Natural hazards can cause significant damage to human life and property. Among them, floods are one of the most severe and frequent natural disasters, making flood prediction crucial. River discharge is an essential factor in causing floods, so accurate and fast predicting river discharge is crucial for flood mitigation. Data assimilation (DA) as a method of combining different sources of data (e.g., state field and observations) has the ability to estimate the possible states of the river discharge. However, DA on high dimensional data such as river discharge can be computationally expensive. Furthermore, when the DA process lacks explicit mappings from the state field to the observations, DA cannot be effectively conducted. In this work, we design a latent neural mapping (LNM) in the form of a neural network (NN) as the observation operator and integrate this within a 3D-Variational DA framework. By operating within the latent space, the resulting approach helps mitigate computational costs and allow us to run DA within seconds despite the high dimensional data.
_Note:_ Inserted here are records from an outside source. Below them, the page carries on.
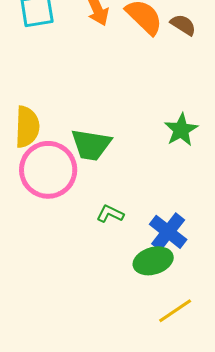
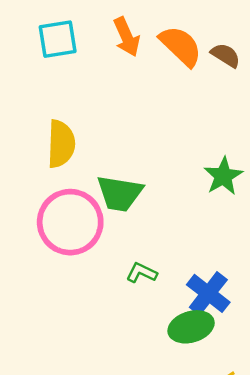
yellow semicircle: (27, 127) -> (61, 144), moved

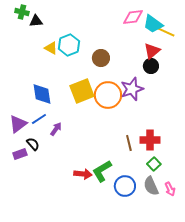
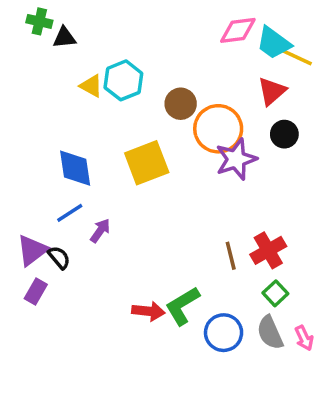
black circle: (151, 66) -> (284, 134), moved
orange circle: (108, 95) -> (218, 129), moved
purple triangle: (18, 124) -> (32, 250), moved
red cross: (150, 140) -> (268, 250), turned -30
purple rectangle: (20, 154) -> (36, 291), moved, turned -40

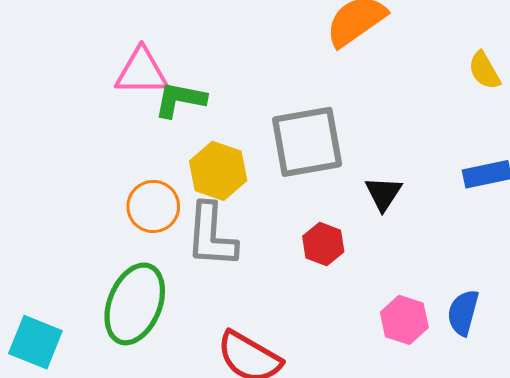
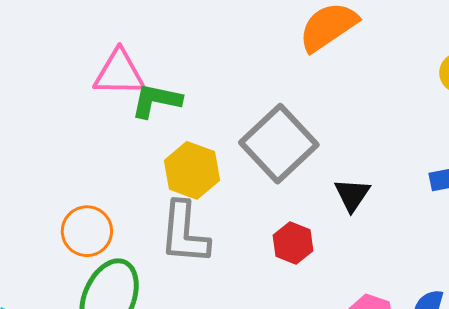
gray square: (307, 142) -> (279, 144), turned -34
orange circle: (153, 206) -> (87, 231), moved

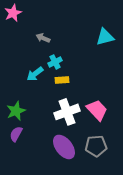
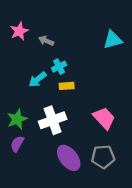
pink star: (13, 13) -> (19, 31), moved
white cross: (67, 112) -> (53, 120), moved

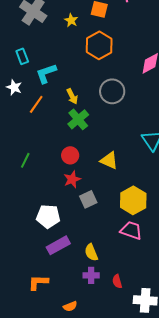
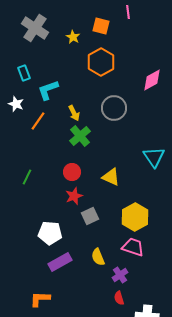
yellow semicircle: (91, 252) -> (98, 257), moved
purple cross: (91, 275) -> (120, 275), moved, turned -35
In addition, several alternative NNs are employed to build mapping functions, which map data from the state space to the observation space (and vice versa), and benchmarked against the latent space based LNM approach. We test the LNM with real river discharge data from the UK and Ireland. The National River Flow Archive (NRFA) dataset provides the observations, and the data provided by a surrogate model from the European Flood Awareness System (EFAS) dataset served as the state field. LNM outperforms the alternative methods in terms of accuracy and efficiency. The developed LNM can be applied to areas other than hydrology to efficiently integrate data with models.

Item Type:Article
Refereed:Yes
Divisions:Science > School of Mathematical, Physical and Computational Sciences > National Centre for Earth Observation (NCEO)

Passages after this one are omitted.